* _REQUIREMENT_: Your answer must match the records word for word and contain no pictures.

_ _ _ _ _

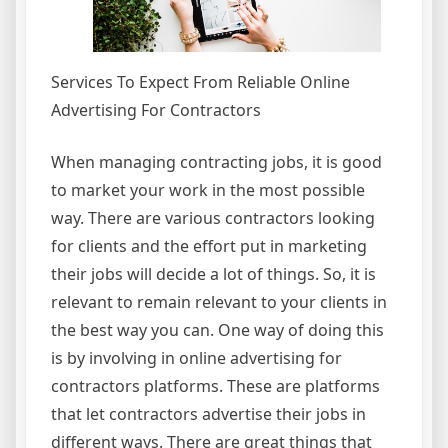
Services To Expect From Reliable Online
Advertising For Contractors
When managing contracting jobs, it is good
to market your work in the most possible
way. There are various contractors looking
for clients and the effort put in marketing
their jobs will decide a lot of things. So, it is
relevant to remain relevant to your clients in
the best way you can. One way of doing this
is by involving in online advertising for
contractors platforms. These are platforms
that let contractors advertise their jobs in
different ways. There are great things that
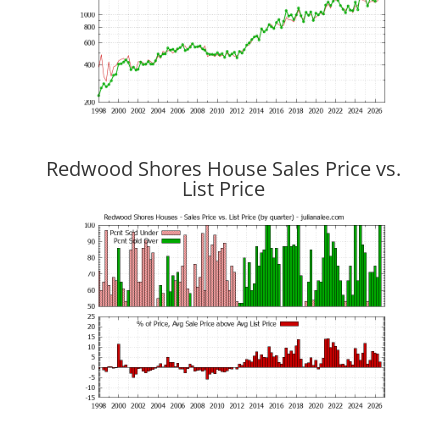
Redwood Shores House Sales Price vs.
List Price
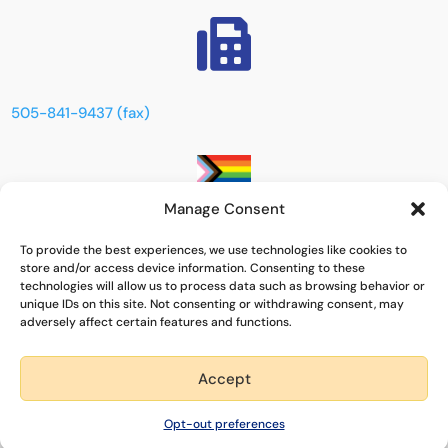

505-841-9437 (fax)
Manage Consent
This space is dedicated to creating an inclusive,
To provide the best experiences, we use technologies like cookies to
supportive, and respectful environment for everyone,
store and/or access device information. Consenting to these
especially those within the LGBTQIA+ community. We are
technologies will allow us to process data such as browsing behavior or
committed to celebrating diversity, promoting
unique IDs on this site. Not consenting or withdrawing consent, may
adversely affect certain features and functions.
acceptance, and ensuring that all individuals feel safe and
valued.
Accept
Quick Exit
Powered by
Real Time Solutions
–
Website Design
&
Document
Opt-out preferences
Management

_ _ _ _ _

* _RESULT OF THIS TASK_:
Services To Expect From Reliable Online
Advertising For Contractors
When managing contracting jobs, it is good
to market your work in the most possible
way. There are various contractors looking
for clients and the effort put in marketing
their jobs will decide a lot of things. So, it is
relevant to remain relevant to your clients in
the best way you can. One way of doing this
is by involving in online advertising for
contractors platforms. These are platforms
that let contractors advertise their jobs in
different ways. There are great things that
Redwood Shores House Sales Price vs.
List Price

505-841-9437 (fax)
Manage Consent
This space is dedicated to creating an inclusive,
To provide the best experiences, we use technologies like cookies to
supportive, and respectful environment for everyone,
store and/or access device information. Consenting to these
especially those within the LGBTQIA+ community. We are
technologies will allow us to process data such as browsing behavior or
committed to celebrating diversity, promoting
unique IDs on this site. Not consenting or withdrawing consent, may
adversely affect certain features and functions.
acceptance, and ensuring that all individuals feel safe and
valued.
Accept
Quick Exit
Powered by
Real Time Solutions
–
Website Design
&
Document
Opt-out preferences
Management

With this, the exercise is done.